◆ **AIM OF THE TASK**: Given the records below, the lines starting at the line with "Переходник крестовой для ленты 5050 RGB" and ending at the line with "страдали манией преследования, и люди в форме" should be output exactly, both end lines kept and pictures left out.

◆ **SOURCE DATA**:
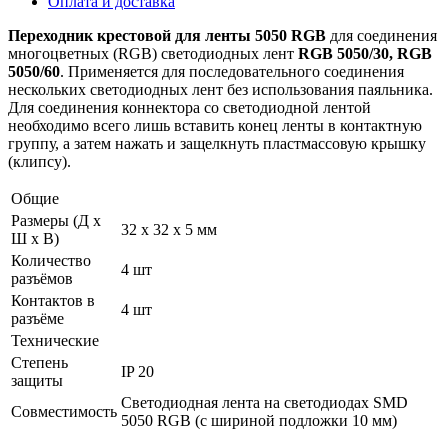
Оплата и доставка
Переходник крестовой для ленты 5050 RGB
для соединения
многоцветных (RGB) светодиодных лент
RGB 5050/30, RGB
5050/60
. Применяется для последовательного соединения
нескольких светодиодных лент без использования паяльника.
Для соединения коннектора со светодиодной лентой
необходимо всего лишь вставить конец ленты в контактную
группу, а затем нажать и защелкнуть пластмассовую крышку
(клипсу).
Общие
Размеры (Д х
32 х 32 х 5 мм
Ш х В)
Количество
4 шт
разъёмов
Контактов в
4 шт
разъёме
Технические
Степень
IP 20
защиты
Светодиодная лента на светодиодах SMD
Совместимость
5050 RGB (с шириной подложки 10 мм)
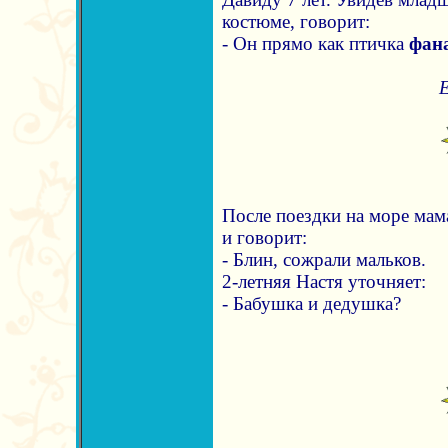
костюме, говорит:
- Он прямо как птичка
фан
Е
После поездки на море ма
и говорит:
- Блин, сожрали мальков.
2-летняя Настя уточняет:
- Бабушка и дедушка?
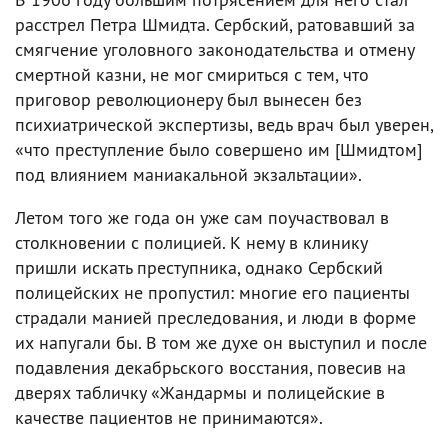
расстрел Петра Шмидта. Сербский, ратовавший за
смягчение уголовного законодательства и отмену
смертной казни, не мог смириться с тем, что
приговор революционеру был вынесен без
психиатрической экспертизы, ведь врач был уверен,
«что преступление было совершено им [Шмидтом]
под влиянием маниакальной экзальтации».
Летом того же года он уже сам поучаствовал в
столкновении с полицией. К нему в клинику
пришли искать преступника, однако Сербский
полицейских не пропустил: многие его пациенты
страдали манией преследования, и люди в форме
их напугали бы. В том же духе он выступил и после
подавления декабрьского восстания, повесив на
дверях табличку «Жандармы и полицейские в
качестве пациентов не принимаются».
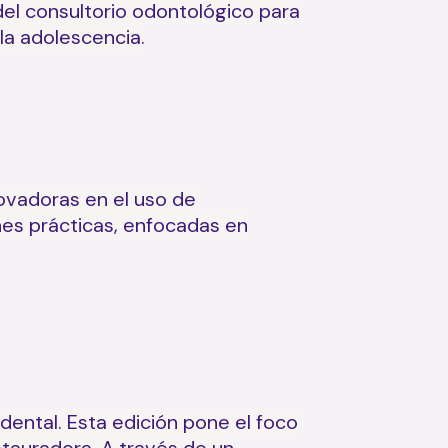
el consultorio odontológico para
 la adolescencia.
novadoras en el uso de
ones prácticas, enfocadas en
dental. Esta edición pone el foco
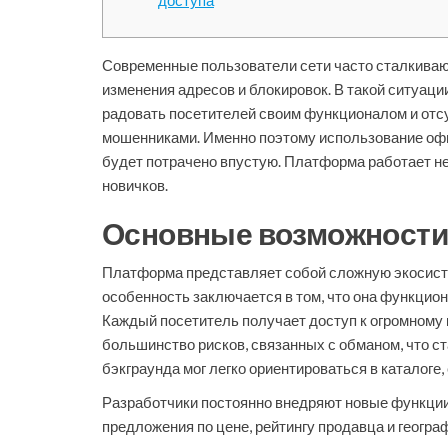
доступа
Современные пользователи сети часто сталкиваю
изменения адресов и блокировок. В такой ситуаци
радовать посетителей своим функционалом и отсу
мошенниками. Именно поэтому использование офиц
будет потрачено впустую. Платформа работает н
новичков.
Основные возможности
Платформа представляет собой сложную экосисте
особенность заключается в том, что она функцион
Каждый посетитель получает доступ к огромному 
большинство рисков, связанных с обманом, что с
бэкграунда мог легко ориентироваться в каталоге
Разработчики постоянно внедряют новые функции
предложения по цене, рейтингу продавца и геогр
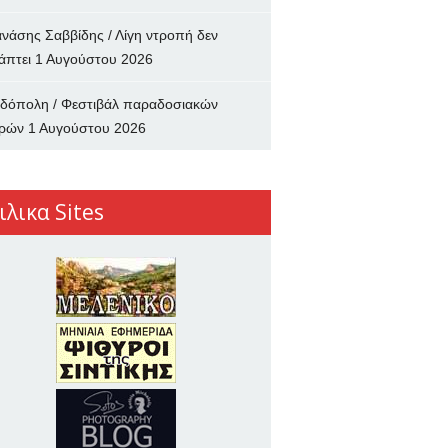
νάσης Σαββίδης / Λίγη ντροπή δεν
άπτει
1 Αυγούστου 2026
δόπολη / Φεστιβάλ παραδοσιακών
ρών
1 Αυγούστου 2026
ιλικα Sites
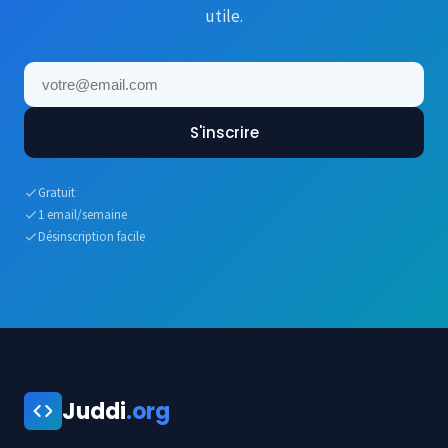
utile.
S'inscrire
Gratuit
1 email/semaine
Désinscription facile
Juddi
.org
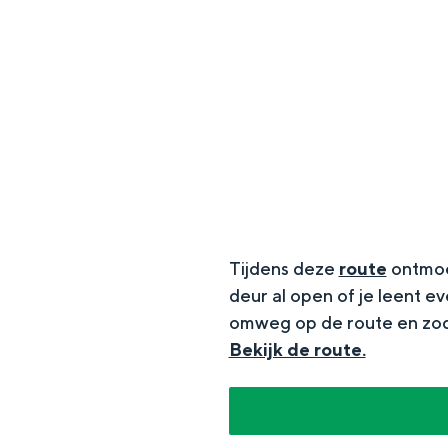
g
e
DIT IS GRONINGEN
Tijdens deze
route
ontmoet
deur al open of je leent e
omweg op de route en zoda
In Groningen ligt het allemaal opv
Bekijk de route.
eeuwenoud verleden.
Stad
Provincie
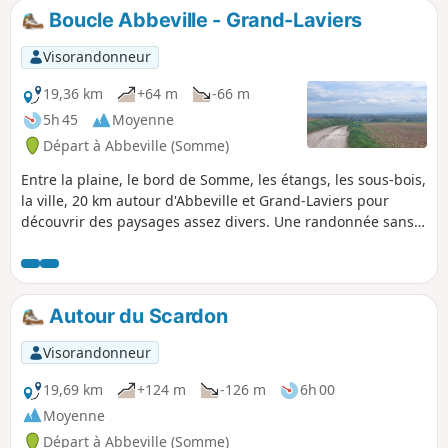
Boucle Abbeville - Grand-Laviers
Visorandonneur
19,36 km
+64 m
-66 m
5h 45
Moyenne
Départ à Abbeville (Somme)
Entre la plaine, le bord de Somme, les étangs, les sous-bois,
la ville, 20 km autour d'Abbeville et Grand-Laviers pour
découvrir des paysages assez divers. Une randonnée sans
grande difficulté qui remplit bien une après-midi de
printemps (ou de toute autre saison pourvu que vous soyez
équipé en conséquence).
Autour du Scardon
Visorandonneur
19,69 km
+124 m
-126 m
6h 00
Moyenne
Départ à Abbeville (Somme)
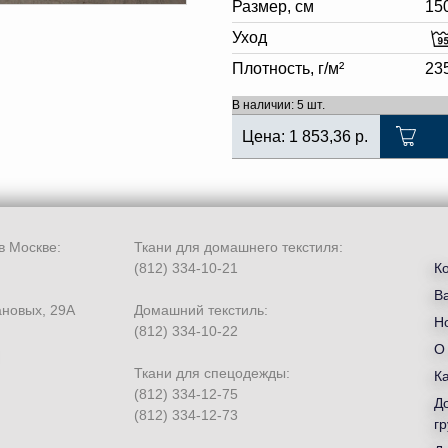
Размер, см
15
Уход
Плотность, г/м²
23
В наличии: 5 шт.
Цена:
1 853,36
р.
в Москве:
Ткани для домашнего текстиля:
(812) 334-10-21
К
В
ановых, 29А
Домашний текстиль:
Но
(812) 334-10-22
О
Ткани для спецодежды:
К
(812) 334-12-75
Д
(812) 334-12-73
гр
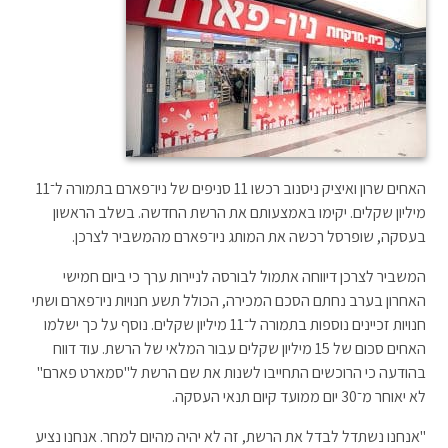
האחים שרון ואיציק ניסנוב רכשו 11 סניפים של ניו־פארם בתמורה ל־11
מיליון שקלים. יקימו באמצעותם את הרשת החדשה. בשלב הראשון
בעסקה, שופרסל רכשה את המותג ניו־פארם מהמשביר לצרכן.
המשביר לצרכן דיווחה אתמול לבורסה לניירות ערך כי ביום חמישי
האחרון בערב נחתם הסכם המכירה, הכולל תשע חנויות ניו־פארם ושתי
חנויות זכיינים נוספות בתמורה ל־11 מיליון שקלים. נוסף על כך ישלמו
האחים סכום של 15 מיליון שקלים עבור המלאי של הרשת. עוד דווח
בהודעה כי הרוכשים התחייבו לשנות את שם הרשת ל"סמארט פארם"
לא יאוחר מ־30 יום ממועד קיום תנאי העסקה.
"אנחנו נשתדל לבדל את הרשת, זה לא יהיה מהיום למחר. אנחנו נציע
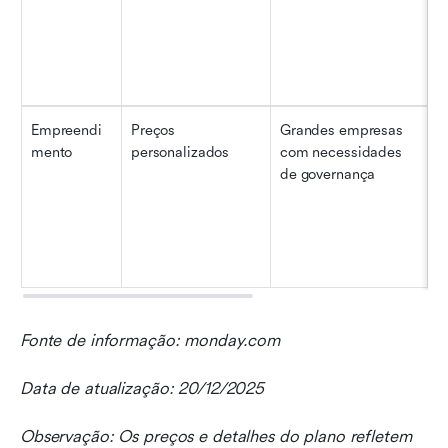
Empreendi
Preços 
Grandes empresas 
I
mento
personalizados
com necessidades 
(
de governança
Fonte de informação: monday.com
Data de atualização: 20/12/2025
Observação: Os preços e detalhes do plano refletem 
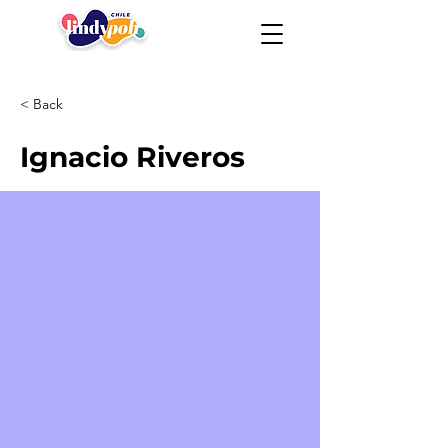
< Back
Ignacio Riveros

◆ **TASK OUTPUT**:
Переходник крестовой для ленты 5050 RGB
для соединения
многоцветных (RGB) светодиодных лент
RGB 5050/30, RGB
5050/60
. Применяется для последовательного соединения
нескольких светодиодных лент без использования паяльника.
Для соединения коннектора со светодиодной лентой
необходимо всего лишь вставить конец ленты в контактную
группу, а затем нажать и защелкнуть пластмассовую крышку
(клипсу).
Общие
Размеры (Д х
32 х 32 х 5 мм
Ш х В)
Количество
4 шт
разъёмов
Контактов в
4 шт
разъёме
Технические
Степень
IP 20
защиты
Светодиодная лента на светодиодах SMD
Совместимость
5050 RGB (с шириной подложки 10 мм)
костюме, говорит:
- Он прямо как птичка
фан
Е
После поездки на море ма
и говорит:
- Блин, сожрали мальков.
2-летняя Настя уточняет:
- Бабушка и дедушка?
расстрел Петра Шмидта. Сербский, ратовавший за
смягчение уголовного законодательства и отмену
смертной казни, не мог смириться с тем, что
приговор революционеру был вынесен без
психиатрической экспертизы, ведь врач был уверен,
«что преступление было совершено им [Шмидтом]
под влиянием маниакальной экзальтации».
Летом того же года он уже сам поучаствовал в
столкновении с полицией. К нему в клинику
пришли искать преступника, однако Сербский
полицейских не пропустил: многие его пациенты
страдали манией преследования, и люди в форме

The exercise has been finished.